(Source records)
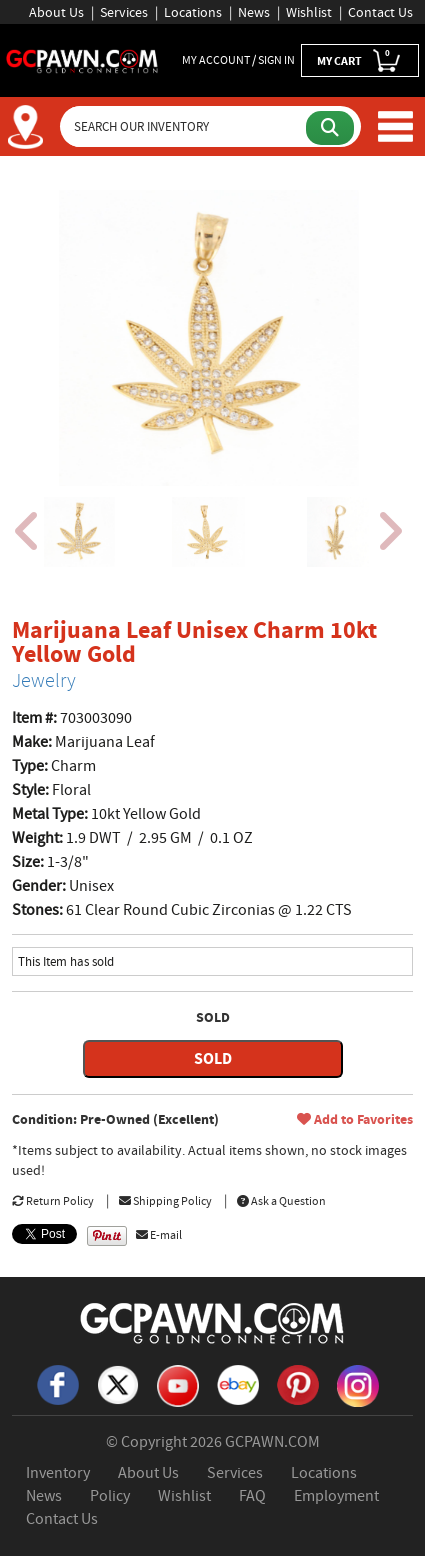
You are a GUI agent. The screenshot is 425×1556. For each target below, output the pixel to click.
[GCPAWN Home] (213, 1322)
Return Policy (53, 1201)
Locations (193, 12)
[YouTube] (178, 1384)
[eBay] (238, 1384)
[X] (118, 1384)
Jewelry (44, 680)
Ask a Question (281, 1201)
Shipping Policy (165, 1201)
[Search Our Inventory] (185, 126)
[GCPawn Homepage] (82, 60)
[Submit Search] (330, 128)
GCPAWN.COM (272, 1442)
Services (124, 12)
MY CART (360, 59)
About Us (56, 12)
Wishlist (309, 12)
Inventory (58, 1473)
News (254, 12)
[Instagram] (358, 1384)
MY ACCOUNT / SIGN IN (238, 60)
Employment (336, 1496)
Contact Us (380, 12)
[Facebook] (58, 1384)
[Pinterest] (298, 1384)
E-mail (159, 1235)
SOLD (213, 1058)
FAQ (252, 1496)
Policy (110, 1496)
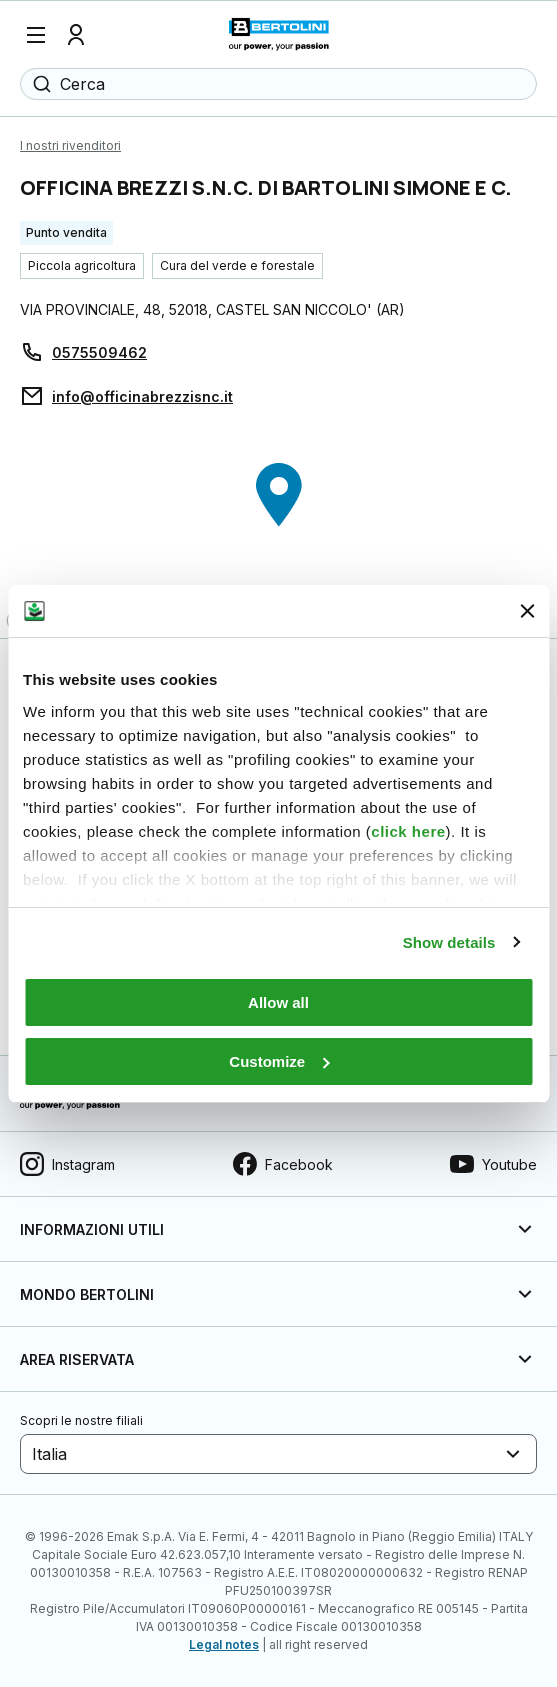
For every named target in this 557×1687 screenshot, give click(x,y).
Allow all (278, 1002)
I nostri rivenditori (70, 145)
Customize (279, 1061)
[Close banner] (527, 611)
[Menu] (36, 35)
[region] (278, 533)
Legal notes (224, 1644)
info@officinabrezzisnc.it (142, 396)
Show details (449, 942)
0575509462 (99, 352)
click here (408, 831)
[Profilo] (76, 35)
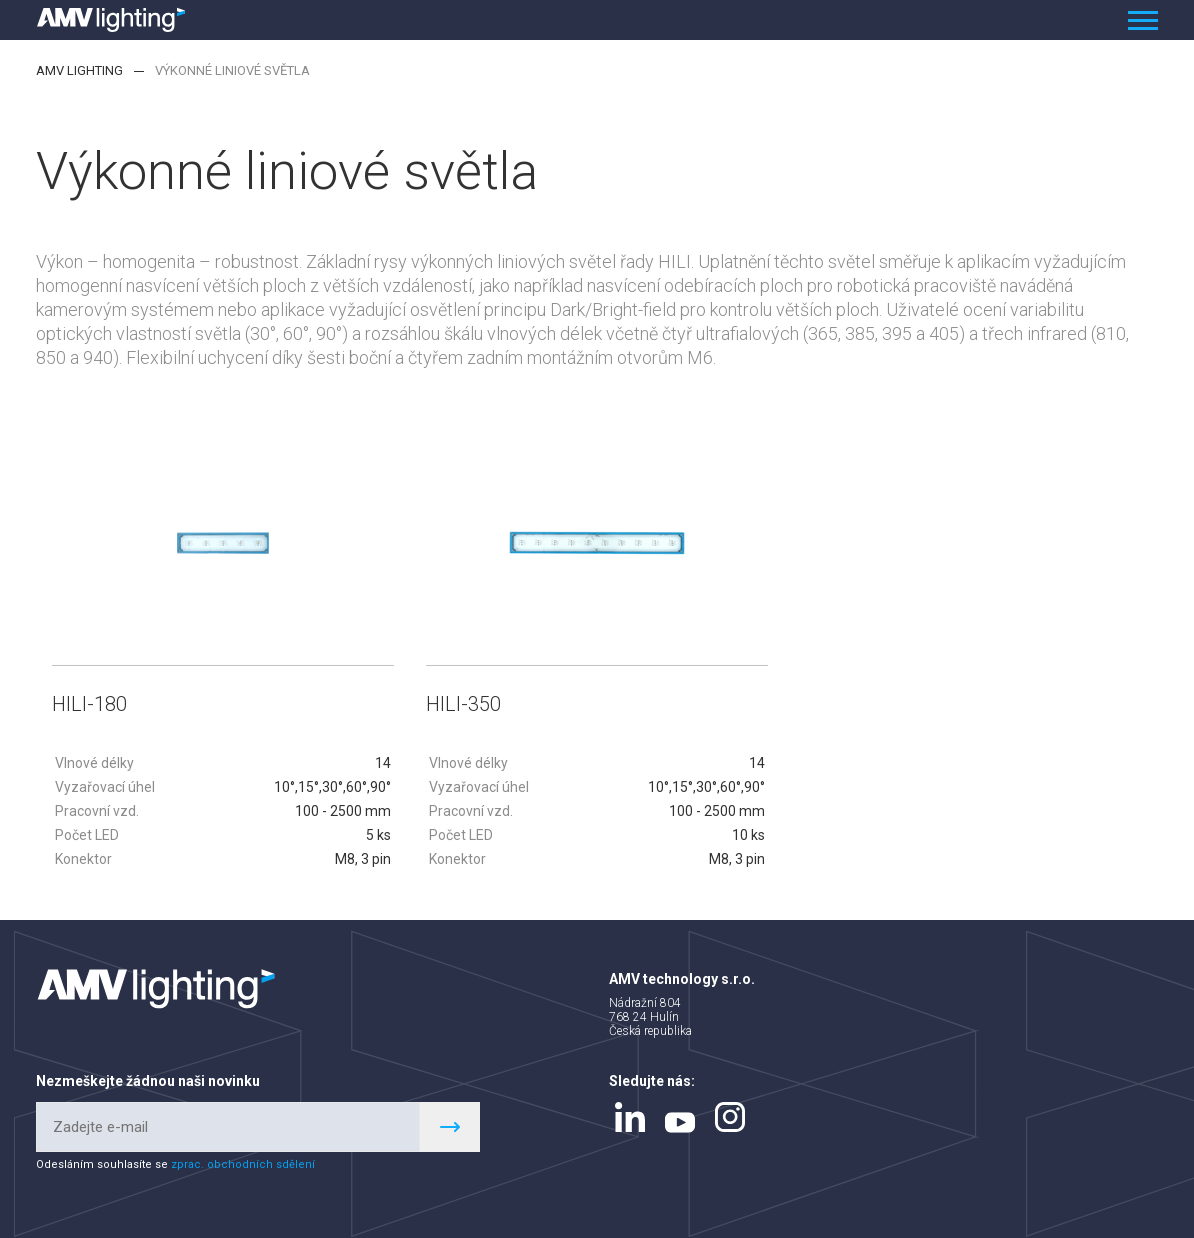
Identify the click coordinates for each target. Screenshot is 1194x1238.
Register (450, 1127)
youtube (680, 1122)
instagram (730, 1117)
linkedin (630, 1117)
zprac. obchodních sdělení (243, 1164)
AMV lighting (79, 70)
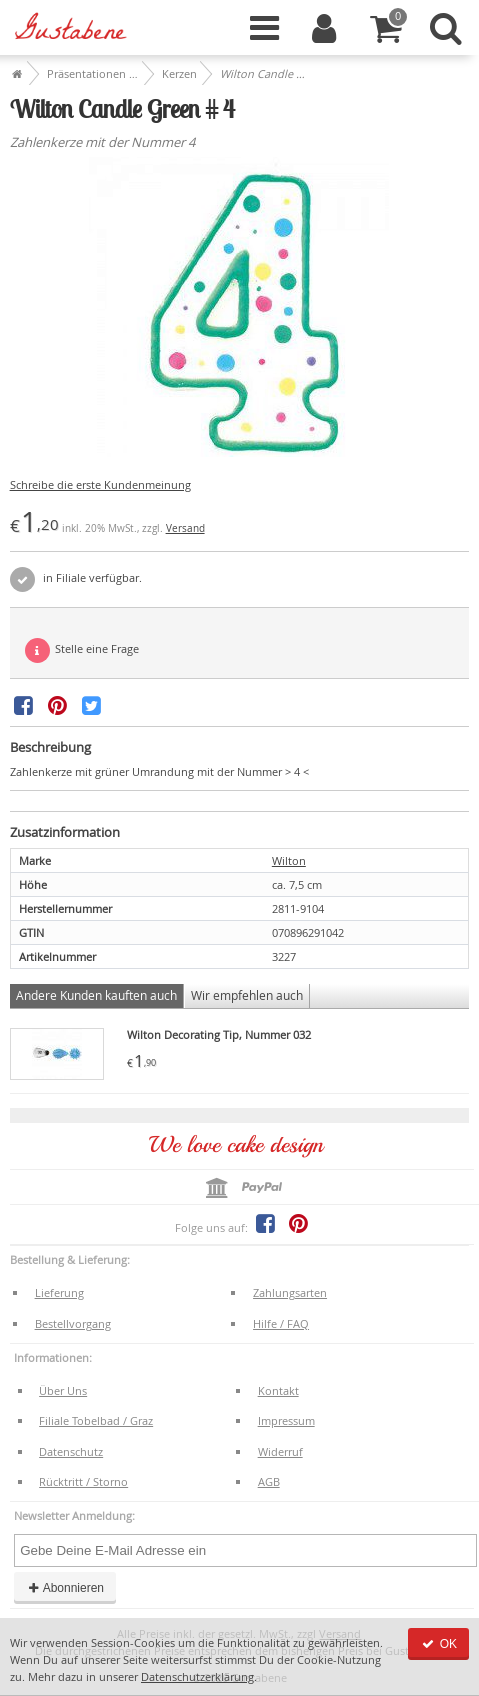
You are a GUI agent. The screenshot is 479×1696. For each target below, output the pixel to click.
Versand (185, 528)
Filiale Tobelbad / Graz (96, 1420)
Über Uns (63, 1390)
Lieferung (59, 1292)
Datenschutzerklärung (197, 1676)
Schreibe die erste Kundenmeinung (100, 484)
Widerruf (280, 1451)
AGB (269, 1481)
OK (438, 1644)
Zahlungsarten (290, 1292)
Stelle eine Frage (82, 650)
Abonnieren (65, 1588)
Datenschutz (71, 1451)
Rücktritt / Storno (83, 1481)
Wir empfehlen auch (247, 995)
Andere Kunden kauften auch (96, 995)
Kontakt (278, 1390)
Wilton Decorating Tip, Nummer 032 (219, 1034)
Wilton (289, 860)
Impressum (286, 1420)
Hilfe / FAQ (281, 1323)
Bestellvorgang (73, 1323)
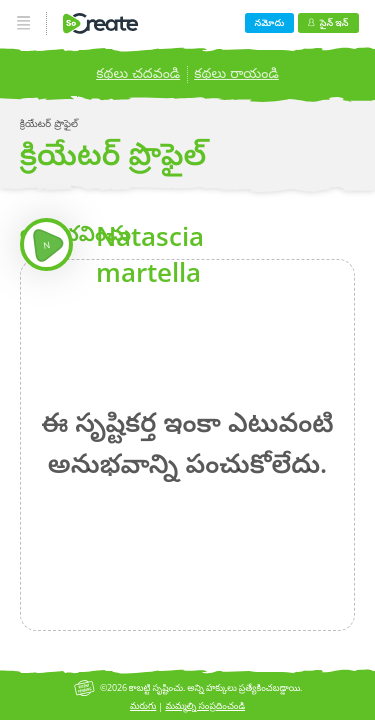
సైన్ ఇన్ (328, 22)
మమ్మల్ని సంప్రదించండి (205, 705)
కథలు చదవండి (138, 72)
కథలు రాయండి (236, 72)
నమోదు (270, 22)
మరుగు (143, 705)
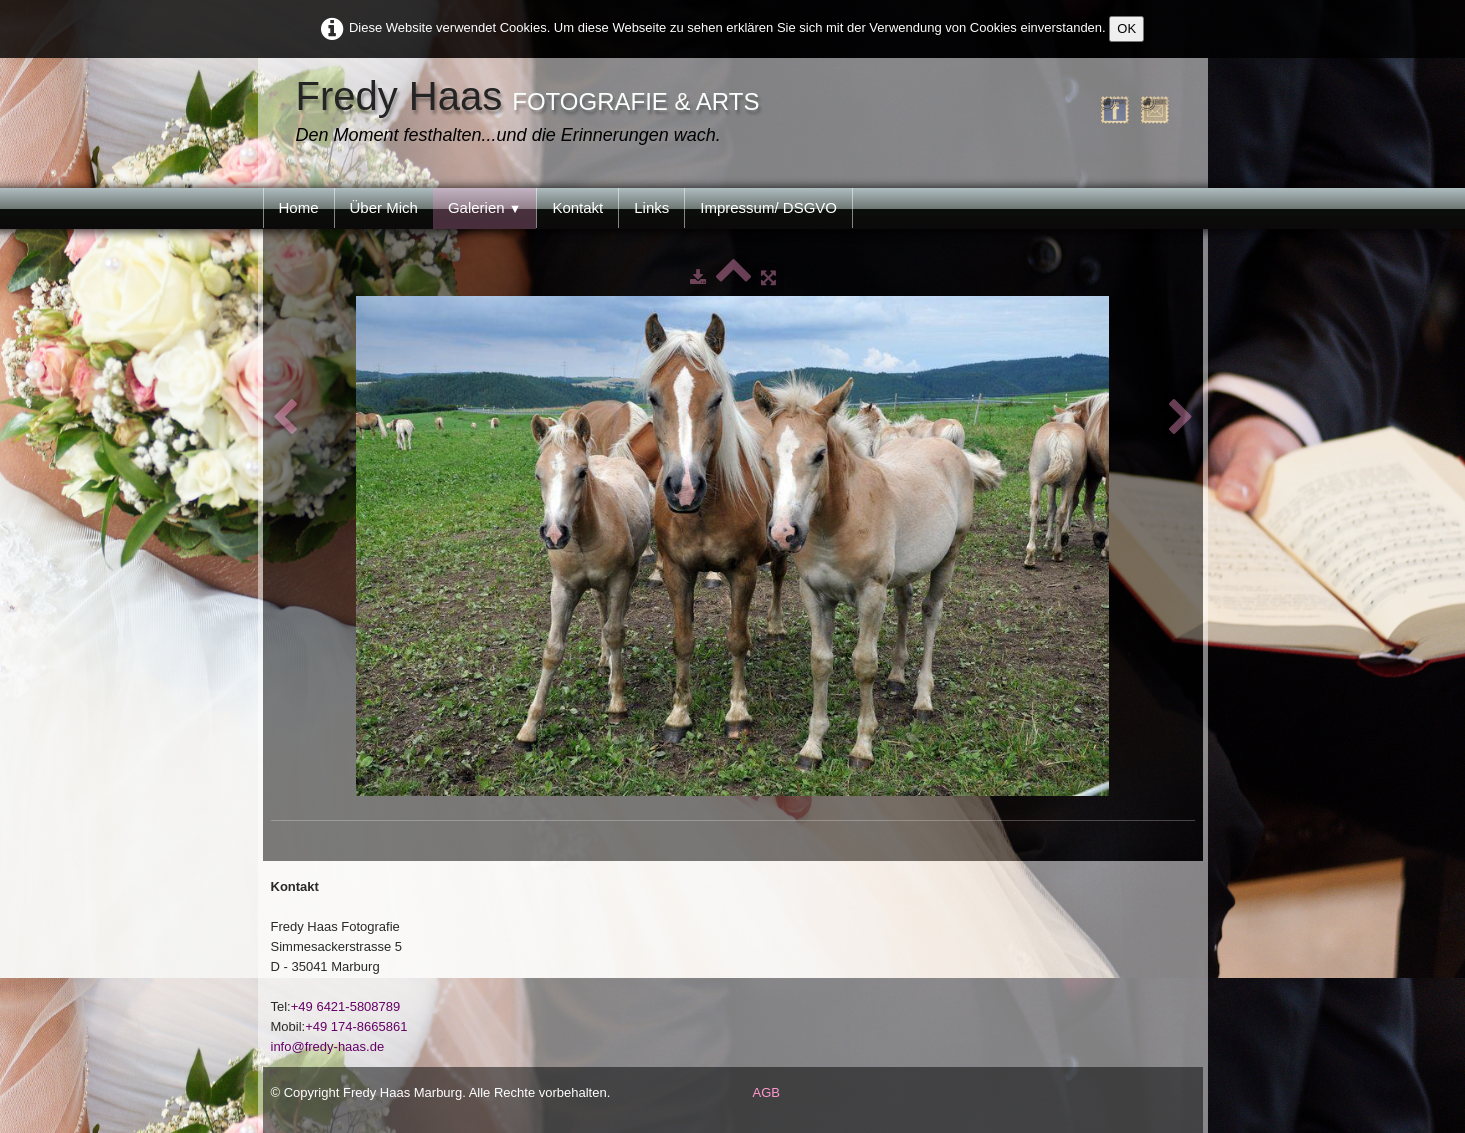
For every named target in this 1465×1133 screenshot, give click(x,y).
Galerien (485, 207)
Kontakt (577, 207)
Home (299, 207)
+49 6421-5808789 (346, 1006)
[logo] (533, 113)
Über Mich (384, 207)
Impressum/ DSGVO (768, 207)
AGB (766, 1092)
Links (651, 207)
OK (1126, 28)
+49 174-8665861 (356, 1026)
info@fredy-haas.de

▶ [TASK TO CARRY OUT]:
From the first line to the last, restate the entries exactly, without pictures.

▶ [REPLY TO THE TASK]:
You are a GUI agent. The screenshot is 425×1556. For each target below, output the pixel to click.
[GCPAWN Home] (213, 1322)
Return Policy (53, 1201)
Locations (193, 12)
[YouTube] (178, 1384)
[eBay] (238, 1384)
[X] (118, 1384)
Jewelry (44, 680)
Ask a Question (281, 1201)
Shipping Policy (165, 1201)
[Search Our Inventory] (185, 126)
[GCPawn Homepage] (82, 60)
[Submit Search] (330, 128)
GCPAWN.COM (272, 1442)
Services (124, 12)
MY CART (360, 59)
About Us (56, 12)
Wishlist (309, 12)
Inventory (58, 1473)
News (254, 12)
[Instagram] (358, 1384)
MY ACCOUNT / SIGN IN (238, 60)
Employment (336, 1496)
Contact Us (380, 12)
[Facebook] (58, 1384)
[Pinterest] (298, 1384)
E-mail (159, 1235)
SOLD (213, 1058)
FAQ (252, 1496)
Policy (110, 1496)
For every named target in this 557×1687 screenshot, give click(x,y).
Allow all (278, 1002)
I nostri rivenditori (70, 145)
Customize (279, 1061)
[Close banner] (527, 611)
[Menu] (36, 35)
[region] (278, 533)
Legal notes (224, 1644)
info@officinabrezzisnc.it (142, 396)
Show details (449, 942)
0575509462 (99, 352)
click here (408, 831)
[Profilo] (76, 35)
Identify the click coordinates for each target. Screenshot is 1194x1238.
Register (450, 1127)
youtube (680, 1122)
instagram (730, 1117)
linkedin (630, 1117)
zprac. obchodních sdělení (243, 1164)
AMV lighting (79, 70)
You are a GUI agent. The screenshot is 479×1696. For each target below, output the pixel to click.
Versand (185, 528)
Filiale Tobelbad / Graz (96, 1420)
Über Uns (63, 1390)
Lieferung (59, 1292)
Datenschutzerklärung (197, 1676)
Schreibe die erste Kundenmeinung (100, 484)
Widerruf (280, 1451)
AGB (269, 1481)
OK (438, 1644)
Zahlungsarten (290, 1292)
Stelle eine Frage (82, 650)
Abonnieren (65, 1588)
Datenschutz (71, 1451)
Rücktritt / Storno (83, 1481)
Wir empfehlen auch (247, 995)
Andere Kunden kauften auch (96, 995)
Kontakt (278, 1390)
Wilton Decorating Tip, Nummer 032 (219, 1034)
Wilton (289, 860)
Impressum (286, 1420)
Hilfe / FAQ (281, 1323)
Bestellvorgang (73, 1323)
సైన్ ఇన్ (328, 22)
మమ్మల్ని సంప్రదించండి (205, 705)
కథలు చదవండి (138, 72)
కథలు రాయండి (236, 72)
నమోదు (270, 22)
మరుగు (143, 705)
For every named target in this 1465×1133 screenshot, give click(x,y).
Galerien (485, 207)
Kontakt (577, 207)
Home (299, 207)
+49 6421-5808789 (346, 1006)
[logo] (533, 113)
Über Mich (384, 207)
Impressum/ DSGVO (768, 207)
AGB (766, 1092)
Links (651, 207)
OK (1126, 28)
+49 174-8665861 (356, 1026)
info@fredy-haas.de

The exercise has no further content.